What Family Does For Fun
The Brady Bunch: Takes special three-part vacations to Hawaii and the Grand Canyon
The Bradys: Has flashbacks
Married…With Children: Exchanges insults
Thirtysomething: Talks
The Flintstones: Attends showings of The Monster at the Bedrock Drive-In

Unsolved Mysteries
The Brady Bunch: How exactly did Carol’s first husband and Mike’s first wife die?
The Bradys: What’s with Marcia’s new face and Bobby’s blonde hair
Married…With Children: What kind of hair spray does Peg use?
Thirtysomething: Why did Nancy take Elliot back? What do Gary and Susanna see in each other?
The Flintstones: How does Barney’s shirt stay on if he has no shoulders? Where do Fred and Wilma plug in their TV?

Worst Behavior
The Brady Bunch: The Brady children once made Alice feel under-appreciated.
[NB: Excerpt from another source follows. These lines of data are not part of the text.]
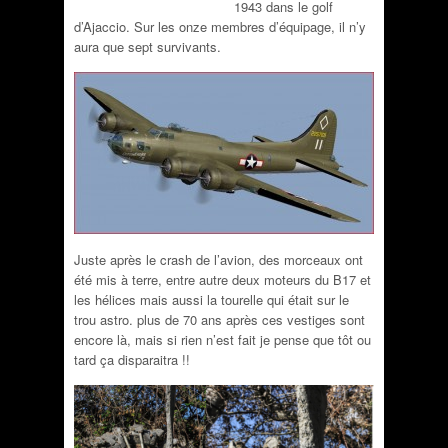
1943 dans le golf
d’Ajaccio. Sur les onze membres d’équipage, il n’y
aura que sept survivants.
Juste après le crash de l’avion, des morceaux ont
été mis à terre, entre autre deux moteurs du B17 et
les hélices mais aussi la tourelle qui était sur le
trou astro. plus de 70 ans après ces vestiges sont
encore là, mais si rien n’est fait je pense que tôt ou
tard ça disparaitra !!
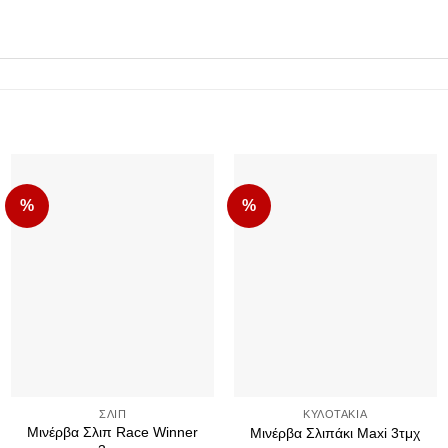
%
%
Add to
Add to
Wishlist
Wishlist
+
+
ΣΛΙΠ
ΚΥΛΟΤΆΚΙΑ
Μινέρβα Σλιπ Race Winner
Μινέρβα Σλιπάκι Maxi 3τμχ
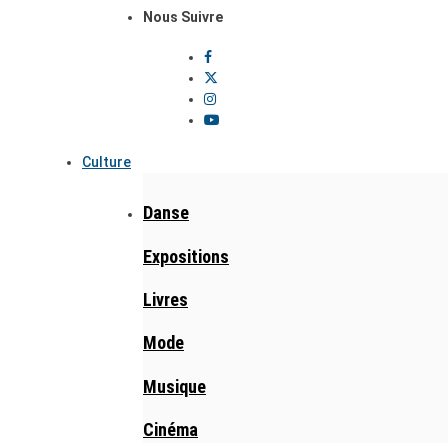
Nous Suivre
Culture
Danse
Expositions
Livres
Mode
Musique
Cinéma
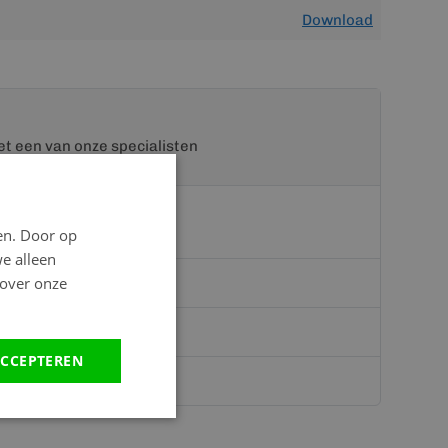
Download
t een van onze specialisten
en. Door op
we alleen
 over onze
teriaal.nl
CCEPTEREN
hatsapp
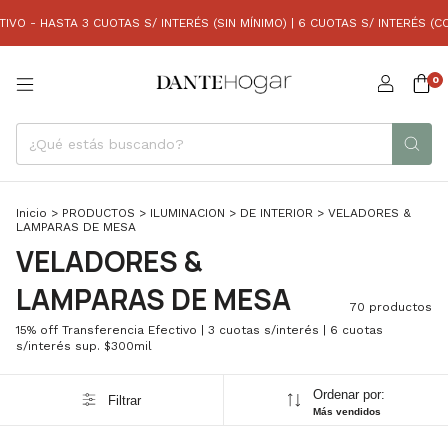
- HASTA 3 CUOTAS S/ INTERÉS (SIN MÍNIMO) | 6 CUOTAS S/ INTERÉS (COMP
0
Inicio
>
PRODUCTOS
>
ILUMINACION
>
DE INTERIOR
>
VELADORES &
LAMPARAS DE MESA
VELADORES &
LAMPARAS DE MESA
70 productos
15% off Transferencia Efectivo | 3 cuotas s/interés | 6 cuotas
s/interés sup. $300mil
Ordenar por:
Filtrar
Más vendidos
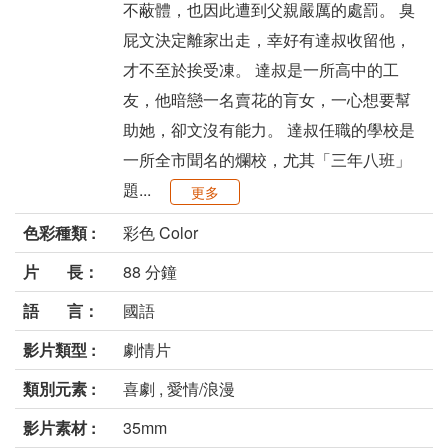
不蔽體，也因此遭到父親嚴厲的處罰。 臭
屁文決定離家出走，幸好有達叔收留他，
才不至於挨受凍。 達叔是一所高中的工
友，他暗戀一名賣花的肓女，一心想要幫
助她，卻文沒有能力。 達叔任職的學校是
一所全市聞名的爛校，尤其「三年八班」
題...
更多
色彩種類 :
彩色 Color
片 長：
88 分鐘
語 言：
國語
影片類型 :
劇情片
類別元素 :
喜劇 , 愛情/浪漫
影片素材 :
35mm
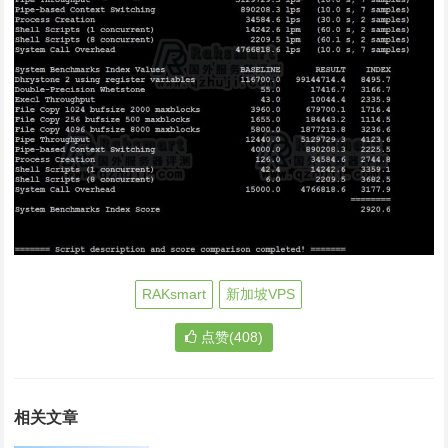
RAKsmart
新加坡VPS
点赞(408)
相关文章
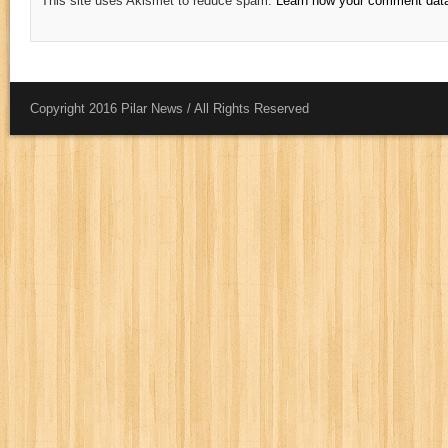
This site uses Akismet to reduce spam.
Learn how your comment data
Copyright 2016 Pilar News / All Rights Reserved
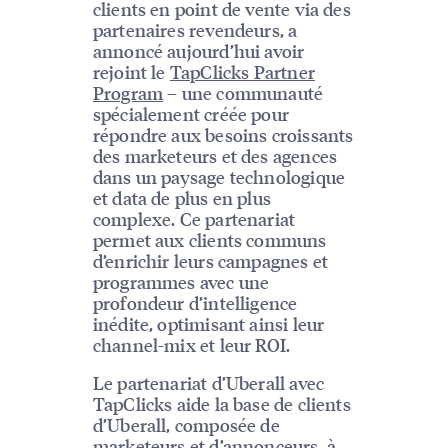
clients en point de vente via des
partenaires revendeurs, a
annoncé aujourd’hui avoir
rejoint le
TapClicks Partner
Program
– une communauté
spécialement créée pour
répondre aux besoins croissants
des marketeurs et des agences
dans un paysage technologique
et data de plus en plus
complexe. Ce partenariat
permet aux clients communs
d’enrichir leurs campagnes et
programmes avec une
profondeur d’intelligence
inédite, optimisant ainsi leur
channel-mix et leur ROI.
Le partenariat d’Uberall avec
TapClicks aide la base de clients
d’Uberall, composée de
marketeurs et d’annonceurs, à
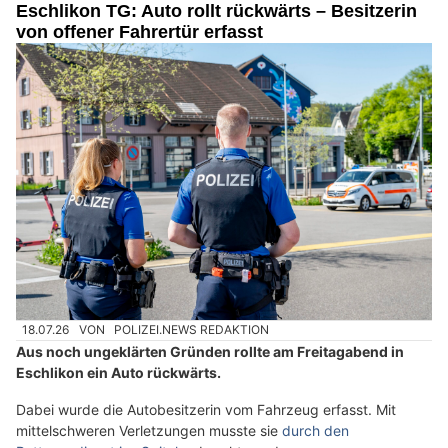
Eschlikon TG: Auto rollt rückwärts – Besitzerin
von offener Fahrertür erfasst
18.07.26
VON
POLIZEI.NEWS REDAKTION
Aus noch ungeklärten Gründen rollte am Freitagabend in
Eschlikon ein Auto rückwärts.
Dabei wurde die Autobesitzerin vom Fahrzeug erfasst. Mit
mittelschweren Verletzungen musste sie
durch den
The Bradys: Marcia’s son Mickey watches Bobby’s car-crash tape for fun.
Married…With Children: The Bundy’s kill their neighbor’s dog.
Thirtysomething: Elliot has an affair and talks about it.
The Flintstones: Characters don’t wear under-clothes.

Best Reason To Watch
The Brady Bunch: This is what life should be.
The Bradys: They’re all grown-ups now!
Married…With Children: Terry Rakolta hates it.
Thirtysomething (Tie) This is your life. This isn’t your life.
The Flintstones: This is what life might have been.

Best Reason Not To Watch
The Brady Bunch: Blurred vision from rerun overdoses.
The Bradys: You’re all grown-ups now.
Married…With Children: She has a point.
Thirtysomething: After a while, you think it’s real.